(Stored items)
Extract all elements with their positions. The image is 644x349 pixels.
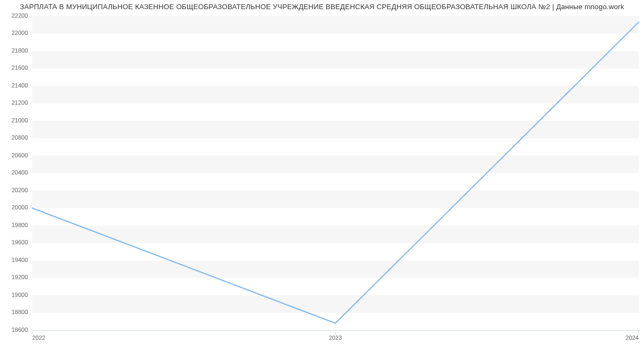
y-tick-label: 22200 (11, 12, 28, 19)
chart-title: ЗАРПЛАТА В МУНИЦИПАЛЬНОЕ КАЗЕННОЕ ОБЩЕОБ… (0, 3, 644, 11)
y-tick-label: 21800 (11, 47, 28, 54)
y-tick-label: 21000 (11, 117, 28, 123)
y-tick-label: 19600 (11, 239, 28, 245)
chart-svg: 1860018800190001920019400196001980020000… (32, 16, 639, 346)
y-tick-label: 18800 (11, 309, 28, 315)
y-tick-label: 21400 (11, 82, 28, 89)
y-tick-label: 19200 (11, 274, 28, 280)
chart-container: ЗАРПЛАТА В МУНИЦИПАЛЬНОЕ КАЗЕННОЕ ОБЩЕОБ… (0, 0, 644, 349)
y-tick-label: 19800 (11, 222, 28, 228)
grid-band (32, 121, 639, 139)
grid-band (32, 156, 639, 173)
grid-band (32, 295, 639, 313)
chart-plot-area: 1860018800190001920019400196001980020000… (32, 16, 639, 330)
y-tick-label: 20200 (11, 187, 28, 193)
y-tick-label: 20000 (11, 204, 28, 210)
y-tick-label: 21600 (11, 64, 28, 71)
grid-band (32, 260, 639, 278)
y-tick-label: 20600 (11, 152, 28, 158)
y-tick-label: 21200 (11, 99, 28, 106)
grid-band (32, 226, 639, 243)
x-tick-label: 2023 (329, 335, 342, 341)
y-tick-label: 19400 (11, 257, 28, 263)
grid-band (32, 51, 639, 69)
y-tick-label: 19000 (11, 292, 28, 298)
y-tick-label: 18600 (11, 326, 28, 333)
x-tick-label: 2022 (32, 335, 45, 341)
y-tick-label: 20800 (11, 134, 28, 141)
y-tick-label: 20400 (11, 169, 28, 176)
grid-band (32, 86, 639, 104)
grid-band (32, 16, 639, 34)
grid-band (32, 191, 639, 208)
x-tick-label: 2024 (626, 335, 639, 341)
y-tick-label: 22000 (11, 30, 28, 36)
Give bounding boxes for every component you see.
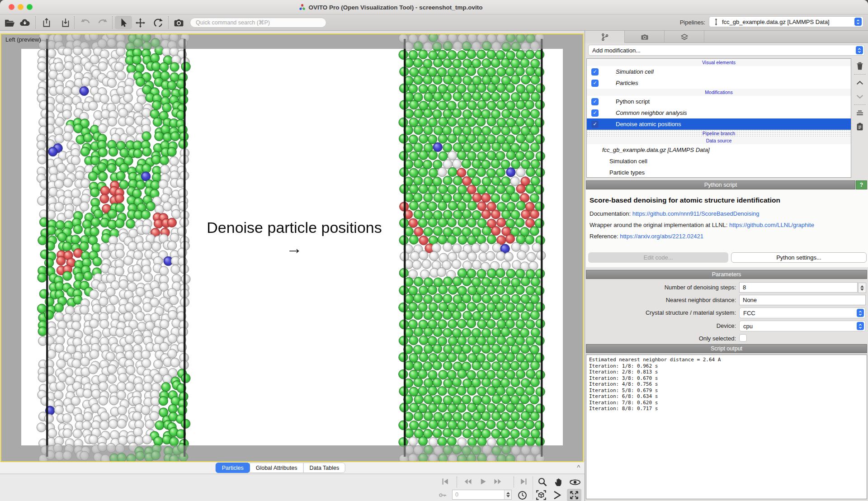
remote-import-button[interactable] [19, 17, 31, 28]
checkbox-checked[interactable]: ✓ [591, 80, 599, 87]
zoom-scene-extents-button[interactable] [535, 489, 547, 501]
close-button[interactable] [9, 4, 14, 10]
reference-link[interactable]: https://arxiv.org/abs/2212.02421 [620, 233, 703, 240]
toggle-modifier-groups-button[interactable] [855, 108, 865, 118]
main-toolbar: Pipelines: fcc_gb_example.data.gz [LAMMP… [0, 14, 868, 31]
wrapper-link[interactable]: https://github.com/LLNL/graphite [729, 222, 814, 228]
checkbox-checked[interactable]: ✓ [591, 121, 599, 128]
selection-mode-button[interactable] [117, 17, 129, 28]
render-button[interactable] [173, 17, 184, 28]
modifier-title: Score-based denoising for atomic structu… [590, 196, 780, 204]
source-item-particle-types[interactable]: Particle types [587, 167, 851, 178]
play-button[interactable] [478, 477, 487, 486]
device-dropdown[interactable]: cpu [739, 321, 866, 331]
field-of-view-button[interactable] [552, 489, 563, 501]
separator [854, 74, 866, 75]
python-settings-button[interactable]: Python settings... [731, 252, 867, 263]
command-panel: Add modification... Visual elements ✓ Si… [585, 31, 868, 501]
denoising-steps-input[interactable]: 8 [739, 282, 858, 293]
section-header-visual-elements: Visual elements [587, 59, 851, 66]
search-input[interactable] [190, 18, 326, 28]
section-header-modifications: Modifications [587, 89, 851, 96]
documentation-link[interactable]: https://github.com/nnn911/ScoreBasedDeno… [632, 210, 760, 217]
move-modifier-up-button[interactable] [855, 78, 865, 88]
minimize-button[interactable] [18, 4, 24, 10]
pipelines-label: Pipelines: [680, 19, 705, 26]
toolbar-separator [35, 16, 36, 29]
tab-global-attributes[interactable]: Global Attributes [250, 463, 304, 473]
only-selected-checkbox[interactable] [739, 334, 747, 342]
delete-modifier-button[interactable] [855, 61, 865, 71]
tab-overlays[interactable] [665, 31, 704, 43]
animation-settings-button[interactable] [517, 490, 528, 501]
list-lines-icon [855, 108, 865, 118]
jump-to-end-button[interactable] [519, 477, 528, 486]
source-item-file[interactable]: fcc_gb_example.data.gz [LAMMPS Data] [587, 144, 851, 156]
pipeline-item-simulation-cell[interactable]: ✓ Simulation cell [587, 66, 851, 77]
rotate-mode-button[interactable] [152, 17, 164, 28]
dropdown-stepper-icon[interactable] [857, 322, 864, 330]
checkbox-checked[interactable]: ✓ [591, 98, 599, 105]
checkbox-checked[interactable]: ✓ [591, 109, 599, 117]
open-folder-icon [4, 17, 15, 28]
crystal-structure-dropdown[interactable]: FCC [739, 307, 866, 318]
tab-rendering[interactable] [625, 31, 665, 43]
titlebar: OVITO Pro (Open Visualization Tool) - sc… [0, 0, 868, 14]
layers-icon [680, 33, 689, 42]
help-button[interactable]: ? [856, 180, 867, 189]
camera-icon [640, 33, 649, 42]
pipeline-item-python-script[interactable]: ✓ Python script [587, 96, 851, 107]
orbit-tool-button[interactable] [569, 477, 581, 487]
ovito-window: OVITO Pro (Open Visualization Tool) - sc… [0, 0, 868, 501]
pan-tool-button[interactable] [553, 477, 564, 487]
data-inspector-bar: Particles Global Attributes Data Tables … [0, 462, 585, 474]
section-header-pipeline-branch: Pipeline branch [587, 130, 851, 137]
previous-frame-button[interactable] [463, 477, 473, 486]
tab-pipeline[interactable] [585, 31, 625, 43]
redo-button[interactable] [97, 17, 108, 28]
copy-pipeline-button[interactable] [855, 122, 865, 132]
script-output-box[interactable]: Estimated nearest neighbor distance = 2.… [586, 354, 867, 499]
jump-to-start-button[interactable] [441, 477, 450, 486]
pipeline-item-common-neighbor-analysis[interactable]: ✓ Common neighbor analysis [587, 107, 851, 118]
dropdown-stepper-icon[interactable] [854, 18, 862, 26]
undo-button[interactable] [80, 17, 91, 28]
param-only-selected: Only selected: [585, 333, 868, 344]
checkbox-checked[interactable]: ✓ [591, 68, 599, 76]
move-modifier-down-button[interactable] [855, 91, 865, 101]
edit-code-button[interactable]: Edit code... [588, 252, 728, 263]
pipeline-icon [713, 18, 719, 26]
steps-stepper[interactable] [858, 283, 866, 293]
expand-inspector-chevron-icon[interactable]: ^ [577, 463, 580, 470]
source-item-simulation-cell[interactable]: Simulation cell [587, 156, 851, 167]
open-file-button[interactable] [4, 17, 15, 28]
auto-key-button[interactable] [438, 491, 448, 500]
move-icon [135, 17, 146, 28]
viewport[interactable]: Left (preview) Denoise particle position… [0, 33, 584, 462]
add-modification-dropdown[interactable]: Add modification... [588, 45, 865, 56]
pipeline-list[interactable]: Visual elements ✓ Simulation cell ✓ Part… [586, 58, 851, 178]
pan-mode-button[interactable] [134, 17, 146, 28]
pipeline-list-toolbar [852, 58, 867, 178]
tab-data-tables[interactable]: Data Tables [303, 463, 345, 473]
python-script-header: Python script [586, 180, 855, 189]
frame-stepper[interactable] [504, 490, 511, 499]
zoom-tool-button[interactable] [537, 477, 548, 487]
pipeline-item-particles[interactable]: ✓ Particles [587, 77, 851, 89]
dropdown-stepper-icon[interactable] [856, 46, 863, 54]
tab-particles[interactable]: Particles [216, 463, 250, 473]
dropdown-stepper-icon[interactable] [857, 309, 864, 317]
angle-arrow-icon [552, 489, 563, 501]
maximize-viewport-button[interactable] [567, 489, 581, 501]
pipeline-item-denoise-atomic-positions[interactable]: ✓ Denoise atomic positions [587, 118, 851, 130]
load-session-button[interactable] [60, 17, 71, 28]
save-session-button[interactable] [41, 17, 52, 28]
zoom-button[interactable] [27, 4, 33, 10]
animation-toolbar: 0 [0, 474, 585, 501]
toolbar-separator [514, 477, 514, 487]
viewport-label[interactable]: Left (preview) [5, 36, 41, 43]
next-frame-button[interactable] [493, 477, 503, 486]
nearest-neighbor-input[interactable]: None [739, 295, 866, 305]
pipeline-selector[interactable]: fcc_gb_example.data.gz [LAMMPS Data] [709, 16, 863, 27]
frame-spinbox[interactable]: 0 [452, 490, 512, 500]
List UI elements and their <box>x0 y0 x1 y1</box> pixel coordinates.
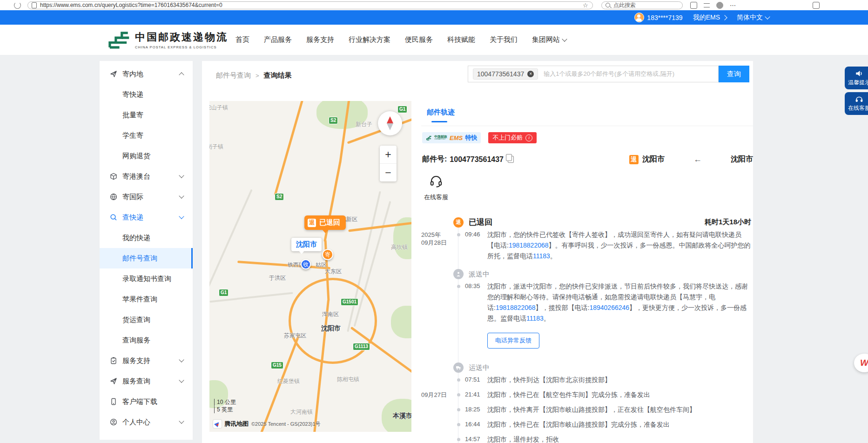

**Problem statement**
Determine the number of lines in the entries that contain "preview", then write that number alone.

**Result below**
2